Mark Reilly left China in July just before police arrested four senior GSK executives amid allegations the firm used more than 700 travel agents to funnel bribes to doctors and medical professionals to boost sales of its drugs.

The 47-year-old Briton continued to work for the firm from its London offices. It yesterday emerged that he has been stuck in China for several weeks, having volunteered to return.

Bribery investigation: Chinese police have blamed the company for orchestrating the alleged paymentsBribery investigation: Chinese police have blamed the company for orchestrating the alleged payments

A GSK spokesman said: ‘Mark is working closely with the Chinese authorities to conduct a thorough investigation, and voluntarily returned to China to help them.

‘Several weeks ago he met with the authorities in Changsha to provide them with information and assistance.
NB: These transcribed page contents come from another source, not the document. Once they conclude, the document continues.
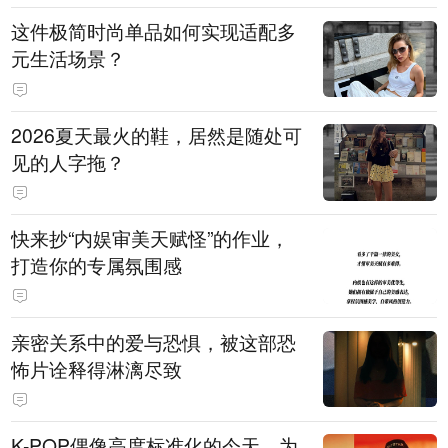
这件极简时尚单品如何实现适配多
元生活场景？
2026夏天最火的鞋，居然是随处可
见的人字拖？
快来抄“内娱审美天赋怪”的作业，
打造你的专属氛围感
亲密关系中的爱与恐惧，被这部恐
怖片诠释得淋漓尽致
K-POP偶像高度标准化的今天，为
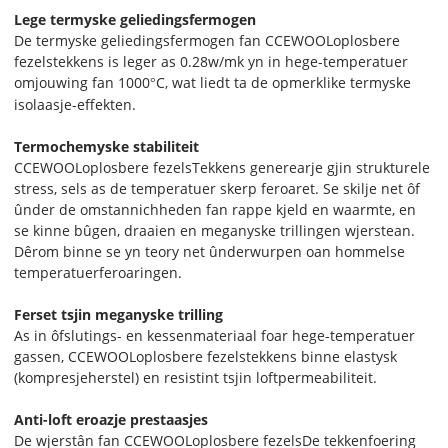
Lege termyske geliedingsfermogen
De termyske geliedingsfermogen fan CCEWOOL
oplosbere
fezels
tekkens is leger as 0.28w/mk yn in hege-temperatuer
omjouwing fan 1000
C, wat liedt ta de opmerklike termyske
°
isolaasje-effekten.
Termochemyske stabiliteit
CCEWOOL
oplosbere fezels
Tekkens generearje gjin strukturele
stress, sels as de temperatuer skerp feroaret. Se skilje net ôf
ûnder de omstannichheden fan rappe kjeld en waarmte, en
se kinne bûgen, draaien en meganyske trillingen wjerstean.
Dêrom binne se yn teory net ûnderwurpen oan hommelse
temperatuerferoaringen.
Ferset tsjin meganyske trilling
As in ôfslutings- en kessenmateriaal foar hege-temperatuer
gassen, CCEWOOL
oplosbere fezels
tekkens binne elastysk
(kompresjeherstel) en resistint tsjin loftpermeabiliteit.
Anti-loft eroazje prestaasjes
De wjerstân fan CCEWOOL
oplosbere fezels
De tekkenfoering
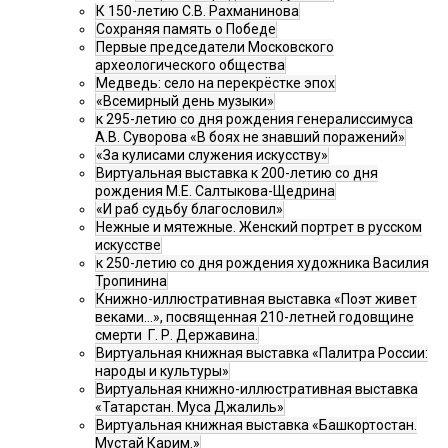
К 150-летию С.В. Рахманинова
Сохраняя память о Победе
Первые председатели Московского
археологического общества
Медведь: село на перекрёстке эпох
«Всемирный день музыки»
к 295-летию со дня рождения генералиссимуса
А.В. Суворова «В боях не знавший поражений»
«За кулисами служения искусству»
Виртуальная выставка к 200-летию со дня
рождения М.Е. Салтыкова-Щедрина
«И раб судьбу благословил»
Нежные и мятежные. Женский портрет в русском
искусстве
к 250-летию со дня рождения художника Василия
Тропинина
Книжно-иллюстративная выставка «Поэт живет
веками…», посвященная 210-летней годовщине
смерти Г. Р. Державина.
Виртуальная книжная выставка «Палитра России:
народы и культуры»
Виртуальная книжно-иллюстративная выставка
«Татарстан. Муса Джалиль»
Виртуальная книжная выставка «Башкортостан.
Мустай Карим.»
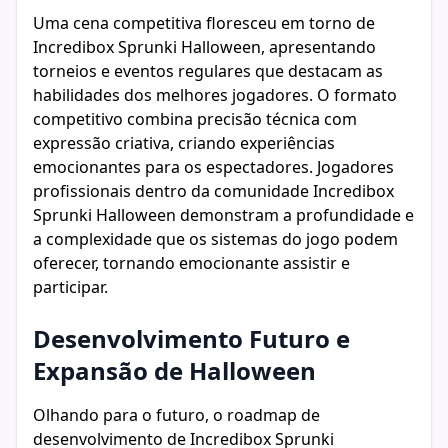
Uma cena competitiva floresceu em torno de
Incredibox Sprunki Halloween, apresentando
torneios e eventos regulares que destacam as
habilidades dos melhores jogadores. O formato
competitivo combina precisão técnica com
expressão criativa, criando experiências
emocionantes para os espectadores. Jogadores
profissionais dentro da comunidade Incredibox
Sprunki Halloween demonstram a profundidade e
a complexidade que os sistemas do jogo podem
oferecer, tornando emocionante assistir e
participar.
Desenvolvimento Futuro e
Expansão de Halloween
Olhando para o futuro, o roadmap de
desenvolvimento de Incredibox Sprunki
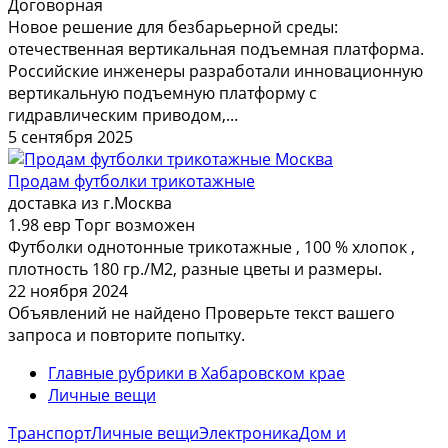
Договорная
Новое решение для безбарьерной среды:
отечественная вертикальная подъемная платформа.
Российские инженеры разработали инновационную
вертикальную подъемную платформу с
гидравлическим приводом,...
5 сентября 2025
Продам футболки трикотажные
доставка из г.Москва
1.98 евр
Торг возможен
Футболки однотонные трикотажные , 100 % хлопок ,
плотность 180 гр./М2, разные цветы и размеры.
22 ноября 2024
Объявлений не найдено
Проверьте текст вашего
запроса и повторите попытку.
Главные рубрики в Хабаровском крае
Личные вещи
Транспорт
Личные вещи
Электроника
Дом и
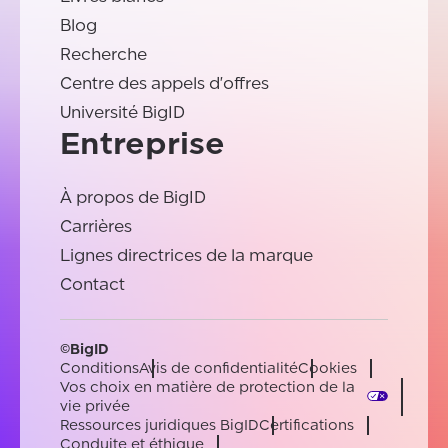
Blog
Recherche
Centre des appels d'offres
Université BigID
Entreprise
À propos de BigID
Carrières
Lignes directrices de la marque
Contact
©BigID
Conditions
Avis de confidentialité
Cookies
Vos choix en matière de protection de la
vie privée
Ressources juridiques BigID
Certifications
Conduite et éthique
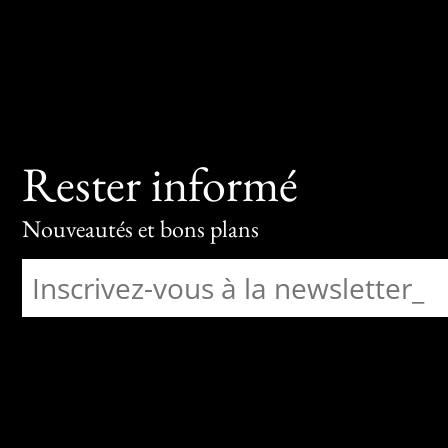
Rester informé
Nouveautés et bons plans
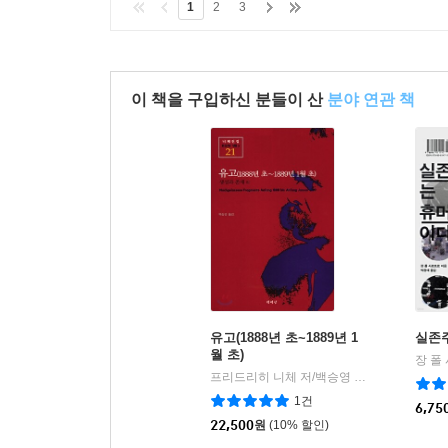
1
2
3
이 책을 구입하신 분들이 산
분야 연관 책
유고(1888년 초~1889년 1
실존
월 초)
프리드리히 니체 저/백승영 역
책세상
|
1건
6,75
22,500
원
(10% 할인)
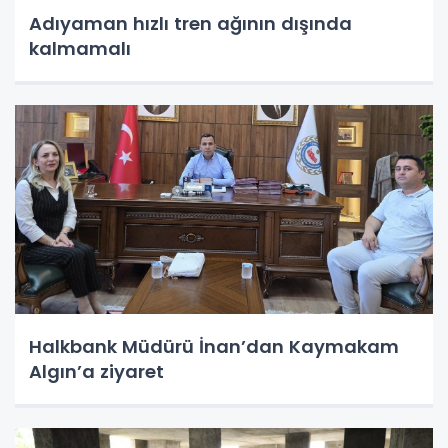
Adıyaman hızlı tren ağının dışında
kalmamalı
Halkbank Müdürü İnan’dan Kaymakam
Algın’a ziyaret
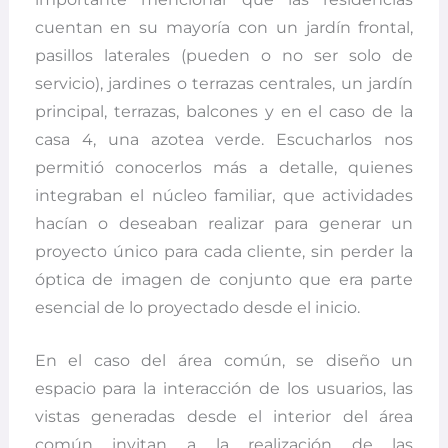
cuentan en su mayoría con un jardín frontal,
pasillos laterales (pueden o no ser solo de
servicio), jardines o terrazas centrales, un jardín
principal, terrazas, balcones y en el caso de la
casa 4, una azotea verde. Escucharlos nos
permitió conocerlos más a detalle, quienes
integraban el núcleo familiar, que actividades
hacían o deseaban realizar para generar un
proyecto único para cada cliente, sin perder la
óptica de imagen de conjunto que era parte
esencial de lo proyectado desde el inicio.
En el caso del área común, se diseño un
espacio para la interacción de los usuarios, las
vistas generadas desde el interior del área
común invitan a la realización de las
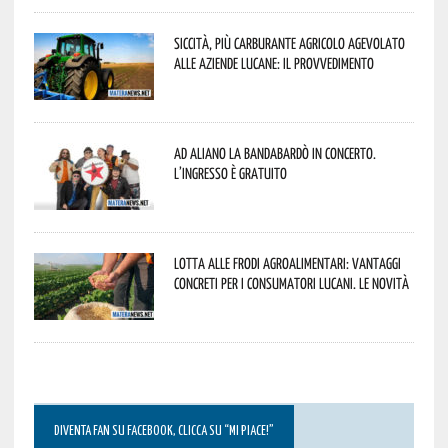
Siccità, più carburante agricolo agevolato
alle aziende lucane: il provvedimento
Ad Aliano la Bandabardò in concerto.
L’ingresso è gratuito
Lotta alle frodi agroalimentari: vantaggi
concreti per i consumatori lucani. Le novità
DIVENTA FAN SU FACEBOOK, CLICCA SU “MI PIACE!”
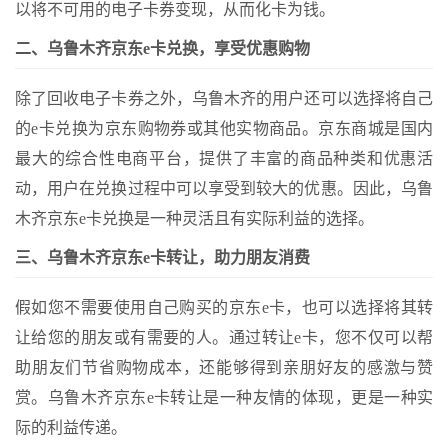
以将不可用的电子卡券变现，从而化卡为钱。
二、乌鲁木齐京东e卡兑换，享受优惠购物
除了回收电子卡券之外，乌鲁木齐的用户还可以选择将自己
的e卡兑换为京东购物券或其他实物商品。京东商城是国内
最大的综合性电商平台，提供了丰富的商品种类和优惠活
动，用户在兑换过程中可以享受到较大的优惠。因此，乌鲁
木齐京东e卡兑换是一种灵活且有实际利益的选择。
三、乌鲁木齐京东e卡转让，助力朋友消费
假如您不需要使用自己购买的京东e卡，也可以选择将其转
让给您的朋友或有需要的人。通过转让e卡，您不仅可以帮
助朋友们节省购物成本，还能够得到亲朋好友的感激与赞
赏。乌鲁木齐京东e卡转让是一种友情的体现，更是一种实
际的利益传递。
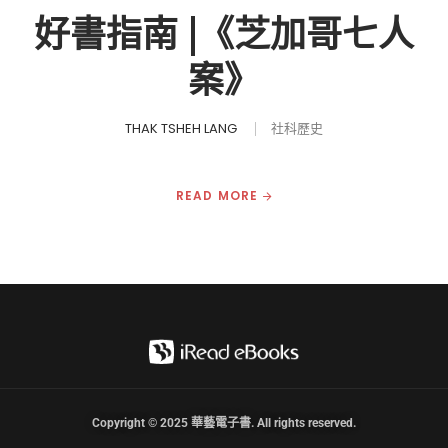
好書指南 |《芝加哥七人
案》
THAK TSHEH LANG
社科歷史
READ MORE
Copyright © 2025 華藝電子書. All rights reserved.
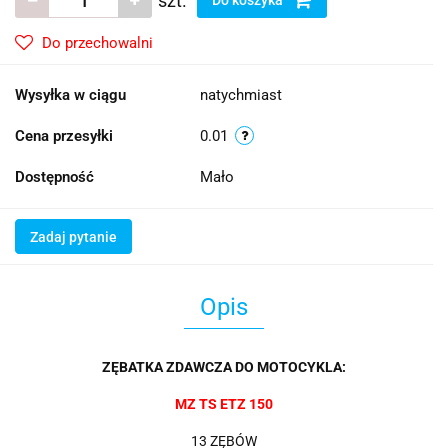
szt.
Do przechowalni
Wysyłka w ciągu
natychmiast
Cena przesyłki
0.01
Dostępność
Mało
Zadaj pytanie
Opis
ZĘBATKA ZDAWCZA DO MOTOCYKLA:
MZ TS ETZ 150
13 ZĘBÓW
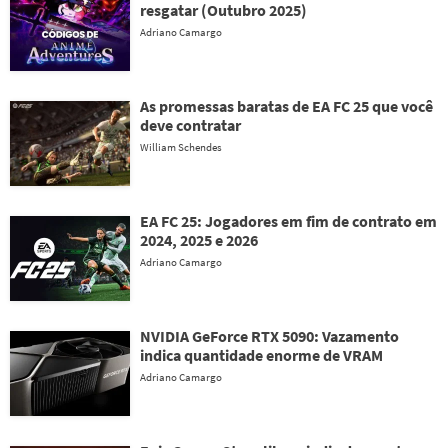
resgatar (Outubro 2025)
Adriano Camargo
As promessas baratas de EA FC 25 que você
deve contratar
William Schendes
EA FC 25: Jogadores em fim de contrato em
2024, 2025 e 2026
Adriano Camargo
NVIDIA GeForce RTX 5090: Vazamento
indica quantidade enorme de VRAM
Adriano Camargo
At no point was he detained.

‘Mark remains in China to help further with the investigation should it be required.’

Chinese police have blamed the company itself for orchestrating the alleged payments – said to total £321million – and not individual employees.

GSK denies this claim. Chief executive Sir Andrew Witty has, however, admitted that some of his staff may have broken Chinese bribery and corruption laws. 

Among the claims are that GSK used ‘sexual bribery’ – offering prostitutes to doctors to persuade them to prescribe its medicines. Witty described this ‘inappropriate and illegal behaviour’ as ‘shameful’.

The allegations have rocked the pharmaceuticals industry and reflect a new determination by China to crack down on corporate corruption, which can drive up prices for consumers.

Several other international drugmakers, including Sanofi, Novartis, AstraZeneca, Eli Lilly and Bayer, have also been visited by Chinese officials, and the episode has hit sales in the Chinese pharmaceutical market.